PPG signal quality is often degraded by motion artifacts. This study presents an adaptive cluster-based filtering technique that leverages accelerometer data to suppress motion-induced artifacts while preserving the morphological integrity of the PPG signal.
Fifty patients wearing wristbands were recorded over 24 hours, each providing three PPG channels and tri-axial accelerometer data. Seven statistical features were extracted from the norm of the acceleration vector, segmented into 10-second windows. Standard deviation and skewness emerged as the most informative pair for clustering, selected based on a scoring system combining Silhouette Mean, Davies-Bouldin Index, Dunn Index, and a correlation penalty. K-means clustering with k=3 identified three levels of motion-related artifacts, which were mapped to synchronized PPG segments.
Each segment was filtered using a five-level Discrete Wavelet Transform (DWT) with a Symlet 4 basis. The filtered signals were then reconstructed using inverse DWT and smoothed with a 30% overlapping window blending to reduce boundary artifacts. The performance of the proposed method was compared to two alternatives: a 2nd-order Butterworth Bandpass Filter (0.5–3 Hz) and a five-level wavelet filter using the Daubechies 4 mother wavelet. Evaluation was based on the Signal-to-Noise Ratio (SNR), measuring the reduction of both noise and signal components.
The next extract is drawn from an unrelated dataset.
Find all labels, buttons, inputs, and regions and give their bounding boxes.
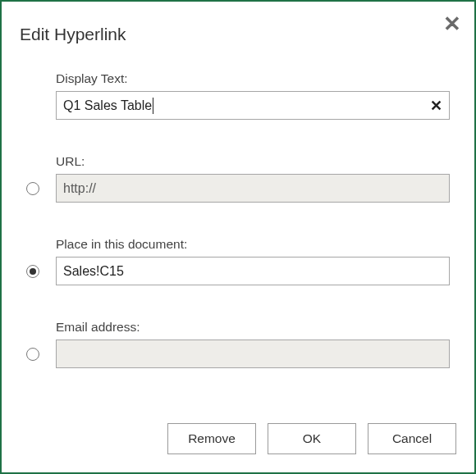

Clustering was performed across 10 independent sessions, achieving a Silhouette Index of 0.8987 ± 0.0124, a Davies-Bouldin Index of 0.4442 ± 0.0317, and a Dunn Index of 0.00379 ± 0.00022. The proposed method reduced noise energy by an average of 30.90 dB while preserving signal morphology. In comparison, the Butterworth filter reduced noise by 34.88 dB but introduced waveform distortion, and Daubechies 4 filtering achieved 22.58 dB of noise reduction with visible artifacts.
This study proposes a cluster-based method that filters motion artifacts using accelerometer data, adapting to motion intensity and preserving signal quality, suitable for real-time wearable health monitoring applications.